Personal Blog

WebSocket protocol

Most of the web developers in enterprise sector are concentrated on HTTP as the main protocol for everyday’s work. But in some cases, it may be useful to prefer WebSocket. This article will do a short introduction to the most interesting features of WebSocket and provide a brief comparison with HTTP.

WebSockets provides a persistent connection between client and server. This connection is bi-directional by nature. It means that any party can start to send messages anytime when it’s needed(after communication is started).

The process of communication is started by the handshake. The client sends pure http request to the server with ‘Upgrade’ header and the server responses with the same header if everything is ok. Here’s an example:Client

Client sends request

GET ws://websocket.example.com/ HTTP/1.1
Origin: http://example.com
Connection: Upgrade
Host: websocket.example.com
Upgrade: websocket

Server responses

HTTP/1.1 101 WebSocket Protocol Handshake
Date: Wed, 16 Oct 2013 10:07:34 GMT
Connection: Upgrade
Upgrade: WebSocket

One more advantage of WebSocket against HTTP – drastically reduced amount of headers so the percentage of payload is much higher.

To conclude, WebSocket is bi-directional, full-duplex, real-time protocol for client-server interaction through the web. Java EE standardised WebSocket APi in JSR 356.

Servlet 4.0 api

A few months ago new servlet API, version 4.0 was introduced. The most of the upgrades are related to HTTP 2.0, the new protocol which significantly improves the quality of work with web.
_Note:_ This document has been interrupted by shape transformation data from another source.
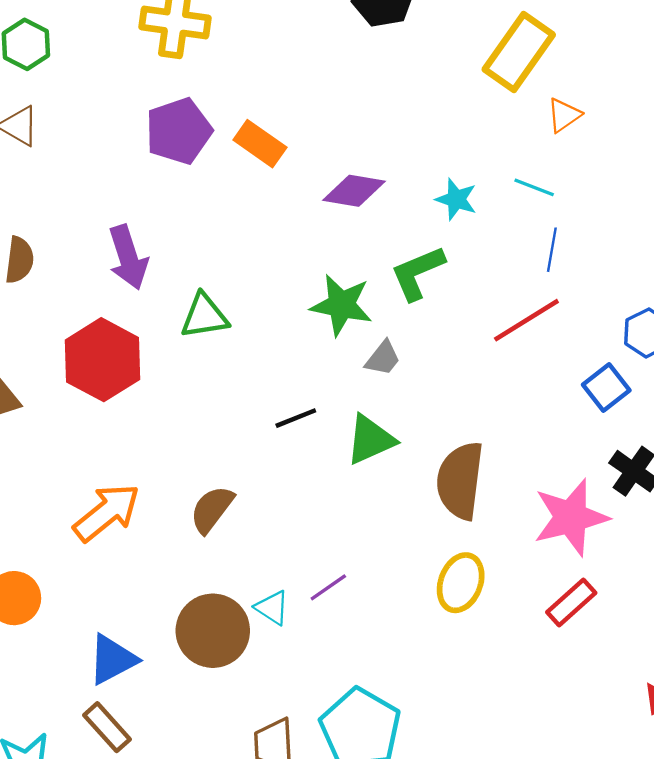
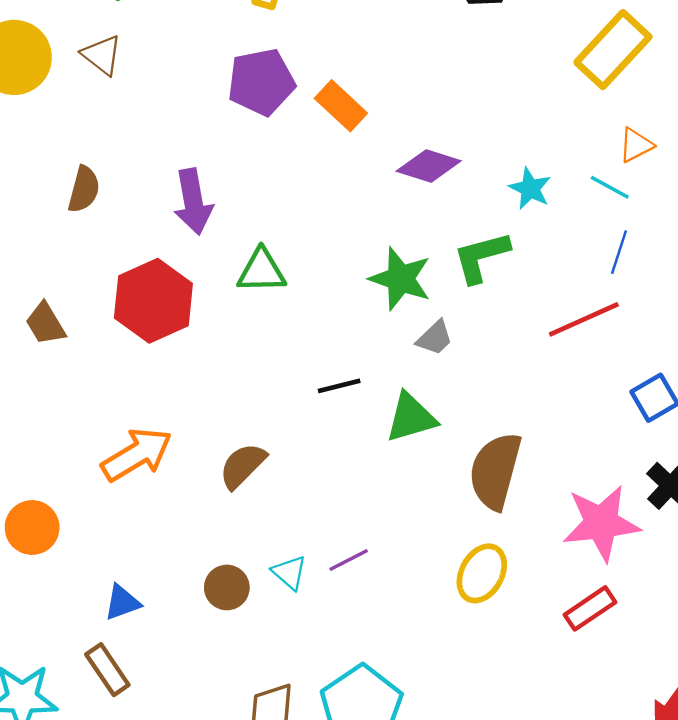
orange triangle: (564, 115) -> (636, 145), moved
brown circle: (213, 631) -> (227, 587), size x0.6
blue triangle: (112, 659) -> (122, 602), size x0.7

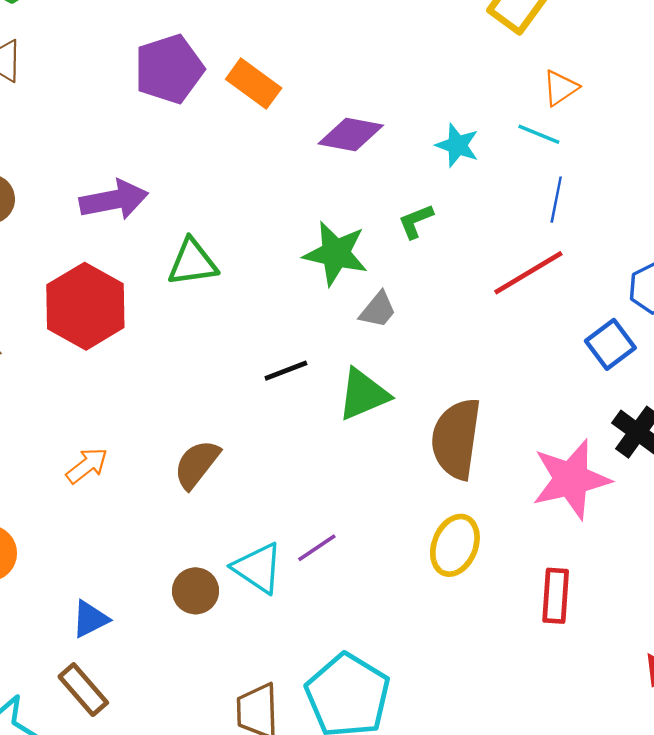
purple arrow: (193, 202) -> (114, 200), turned -84
green L-shape: (481, 257) -> (416, 221), size x0.6
orange arrow: (137, 454) -> (87, 466), size x0.6
cyan triangle: (289, 573) -> (258, 568), size x1.4
red rectangle: (590, 608) -> (556, 596), moved, turned -45

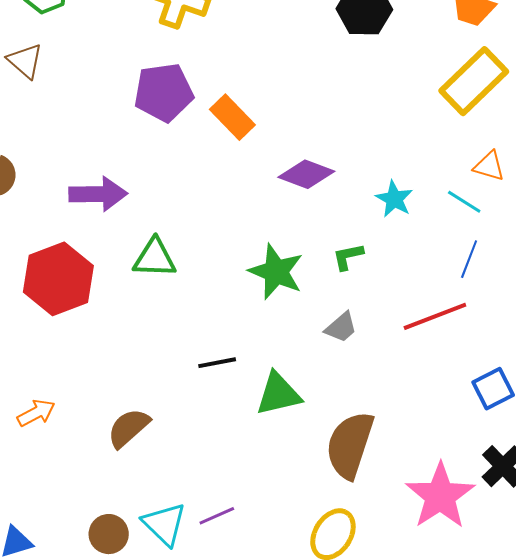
orange triangle: (560, 88) -> (489, 166), turned 40
gray trapezoid: (378, 310) -> (341, 327), moved
pink star: (571, 479) -> (440, 496), turned -30

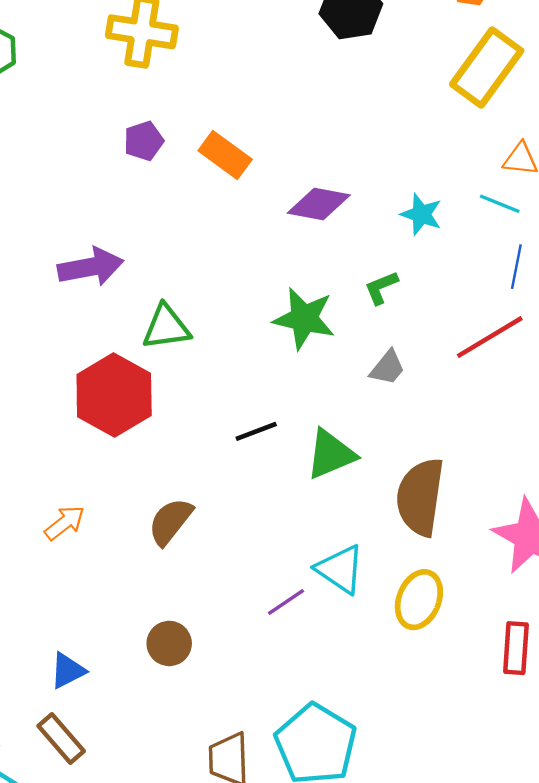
purple pentagon: (164, 92) -> (144, 141), size x0.6
red hexagon: (58, 279) -> (114, 395), moved
cyan triangle: (164, 524) -> (340, 569), moved

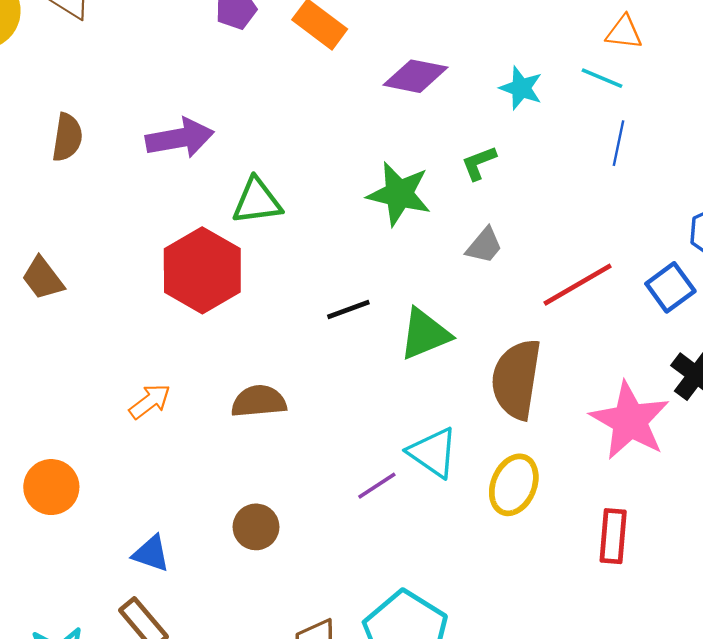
red line: (490, 337) -> (578, 285), moved
brown semicircle: (170, 521) -> (259, 401), turned 46
blue triangle: (68, 671) -> (151, 554), turned 45

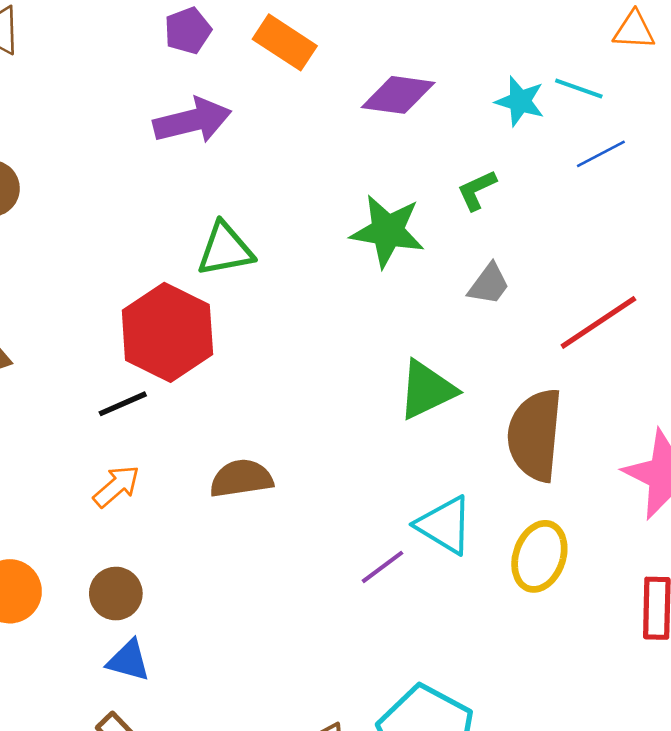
cyan line: (602, 78) -> (579, 88), moved
purple arrow: (180, 138) -> (192, 121), moved
blue line: (618, 143) -> (601, 154), moved, turned 54
black line: (348, 310) -> (123, 404), moved
brown circle: (256, 527) -> (116, 594), moved

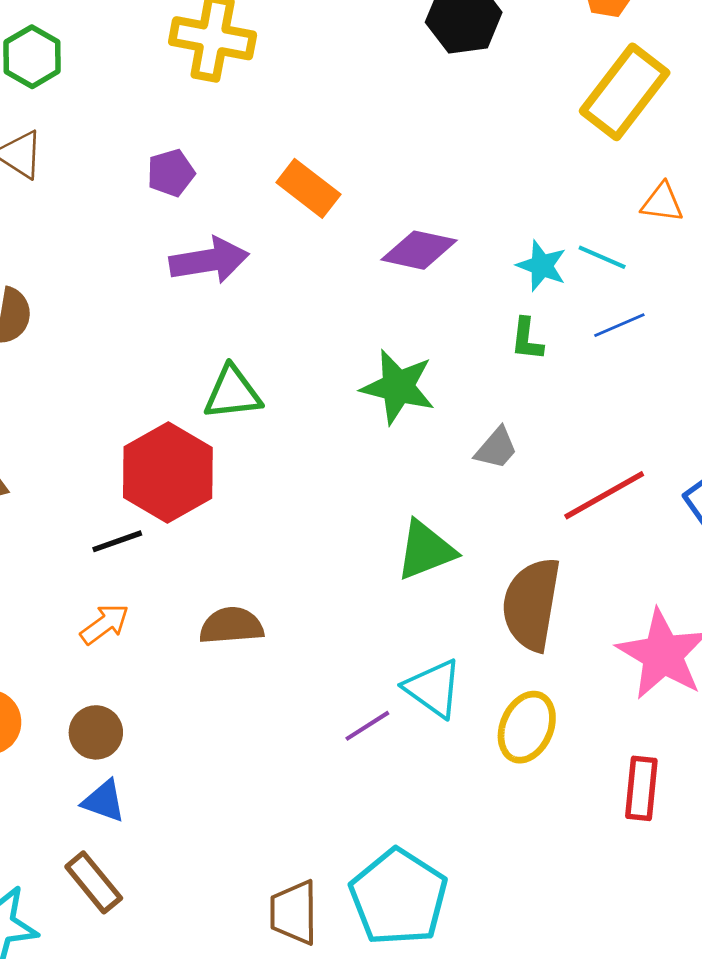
purple pentagon: (188, 31) -> (171, 173), moved
green L-shape: (477, 190) -> (527, 339), moved, turned -63

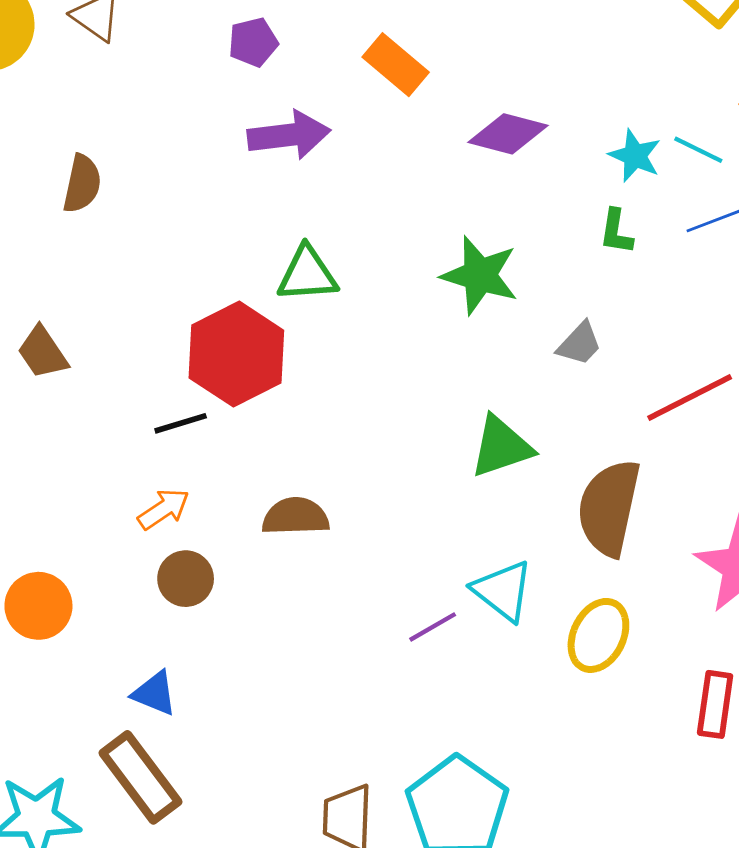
brown circle: (96, 732) -> (186, 579), moved
brown rectangle: (94, 882) -> (140, 777), size x1.4

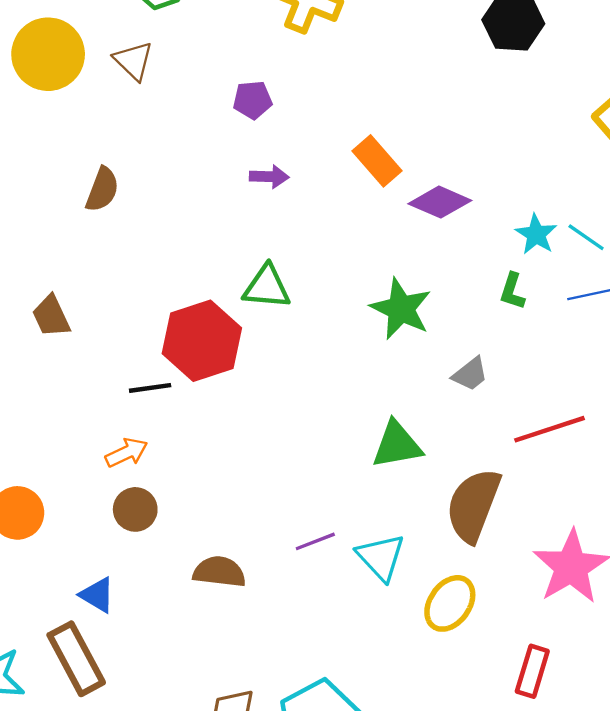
orange rectangle: (396, 65) -> (377, 161), moved
purple arrow: (289, 135) -> (269, 177), size x0.6
brown semicircle: (296, 516) -> (219, 572), moved
purple line: (433, 627) -> (315, 541), moved

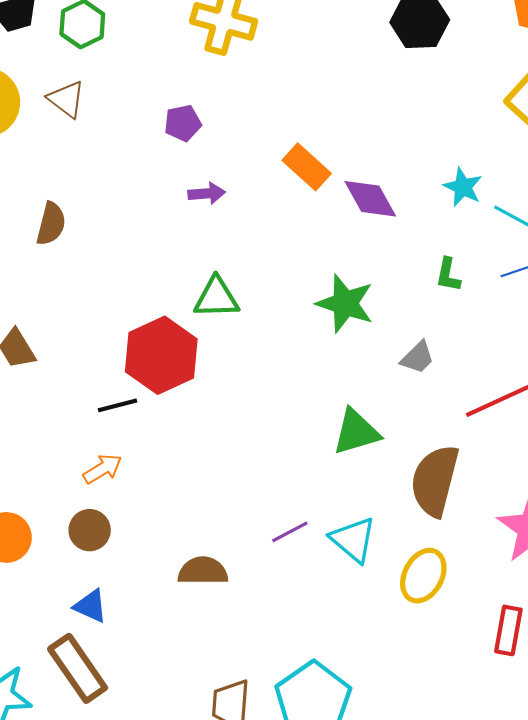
purple diamond: (440, 202) -> (370, 199), turned 44
cyan star: (536, 234) -> (463, 187), moved
brown circle: (135, 509) -> (90, 530), moved

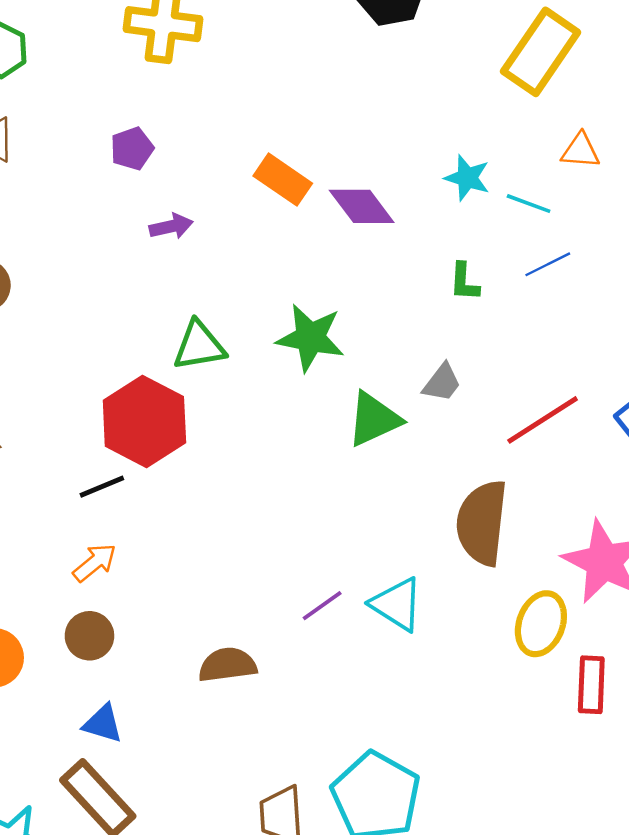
green star: (345, 303) -> (310, 338), moved
green triangle: (356, 432) -> (374, 419), moved
yellow ellipse: (423, 576) -> (541, 624), moved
I’ll show you what exactly new in this lib. In general, there’s only one major new thing that i was able to find:

PushBuilder API. Provides rich interface to work with HTTP 2 pushes. In two words why do we need them: HTTP 2 changes one-to-one request-response mapping to one-to-many. It means that protocol allows to send more than one response for single request. Why do we need it? Because of performance! Just think about how often your browser requests a static resource from the same origin. In HTTP 1.1 client should send separate requests for those resources and it’s additional load for the network. PushBuilder is available from HttpServletRequest.newPushBuilder method. We can specify the resource that we want to push, additional http headers and http method(by default it’s GET).

HTTP 2.0

Http(Hyper Text Transfer Protocol) without exaggeration is the most popular web protocol. It was developed in early 1991 with present needs in mind and allowed everyone to share and access the information through the internet using HTML(Hyper Text Markup Language).

It’s a client-server protocol which means that resources should be stored on special kind of machines – servers, and users(clients) need to request this data from the server directly. The main actor of communication – resource. It’s identified by URI(Uniform Resource Identifier).

Http is stateless by design. It means that there’s no intermediate state between request-response pairs. Nevertheless, clients and servers can store information about the state in separately implemented mechanisms like cookies on client side and sessions on the server side.

Most of modern web programmers don’t work with HTTP directly. They use some third-party libraries and tools which provide abstraction, simplify development and increase quality. For example, Java programmers at most use Servlet API. This standard gives users already implemented HTTP-specific type system, for example HttpServletRequest, HttpServletResponse, HttpSession e.t.c.

Those programmers don’t know how HTTP works under the hood. So this article may be helpful for them. I’ll provide brief comparison of HTTP and it’s successor – HTTP 2.0.

So, as I said, the first version of HTTP(0.9) was developed in 1991.

In 1996 HTTP 1.0 was released.

1999 gives us HTTP 1.1, the most popular HTTP protocol for today. The most important new feature was a persistent connection between client and server.

There were no changes to the protocol about 15 years. But in 2015 new version of HTTP, 2.0, was standardized. This release has major implications on how we, developers should design and implement our HTTP applications. So I propose to look carefully into the protocol and describe new features that provided by it.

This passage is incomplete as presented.